Raw data START

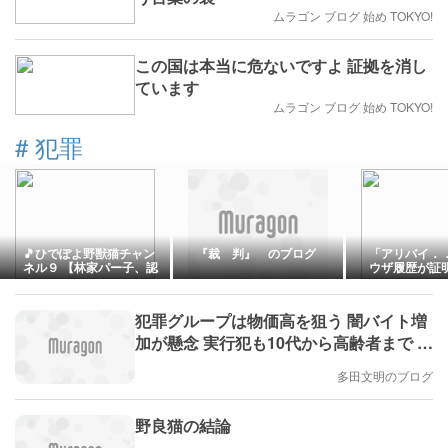
ムラゴン ブログ 始め TOKYO!
この国は本当に危ないですよ 証拠を消し
ています
ムラゴン ブログ 始め TOKYO!
#
犯罪
🎵ひでぽよ野獣猫チャン
『裁 判』 のブログ
「アリバイ．
ネル９ 【林家パー子、認
ウザ履歴が証
知症が進行「一人で外出
られない」難聴で夫・ペ
ーと「筆談」…自宅全焼
犯罪グループは物価高を狙う 闇バイト増
から約1年(LIVE)】😨
加が懸念 実行犯も10代から高齢者まで 在
宅ワークに潜む危険 #エキスパートトピ
多田文明のブログ
(多田文明)
野良猫の結論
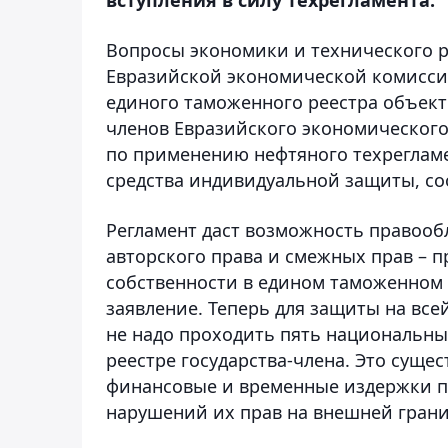
Вопросы экономики и технического р
Евразийской экономической комиссии
единого таможенного реестра объект
членов Евразийского экономического
по применению нефтяного техрегламе
средства индивидуальной защиты, с
Регламент даст возможность правооб
авторского права и смежных прав – 
собственности в едином таможенном 
заявление. Теперь для защиты на в
не надо проходить пять национальн
реестре государства-члена. Это суще
финансовые и временные издержки п
нарушений их прав на внешней грани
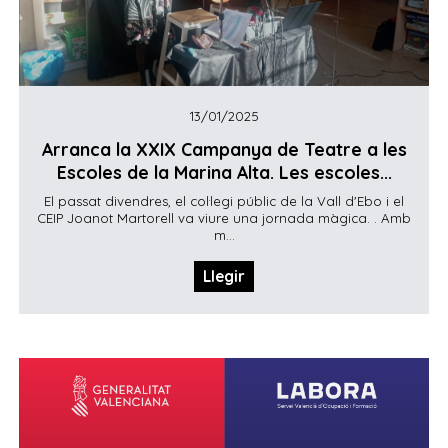
13/01/2025
Arranca la XXIX Campanya de Teatre a les
Escoles de la Marina Alta. Les escoles...
El passat divendres, el col·legi públic de la Vall d'Ebo i el
CEIP Joanot Martorell va viure una jornada màgica. . Amb
m...
Llegir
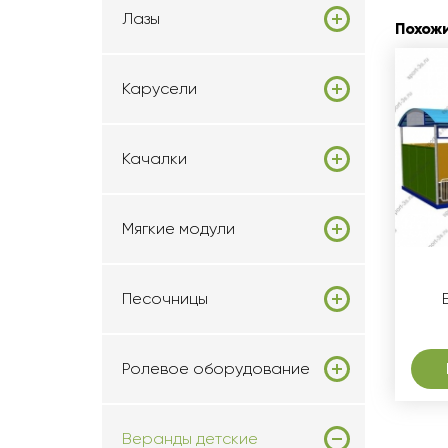
Лазы
Похож
Карусели
Качалки
Мягкие модули
Песочницы
Ролевое оборудование
Веранды детские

Raw data END

Exercise details:
How many lines in this material contain the string "защиты"? State the number alone.

Exercise result:
2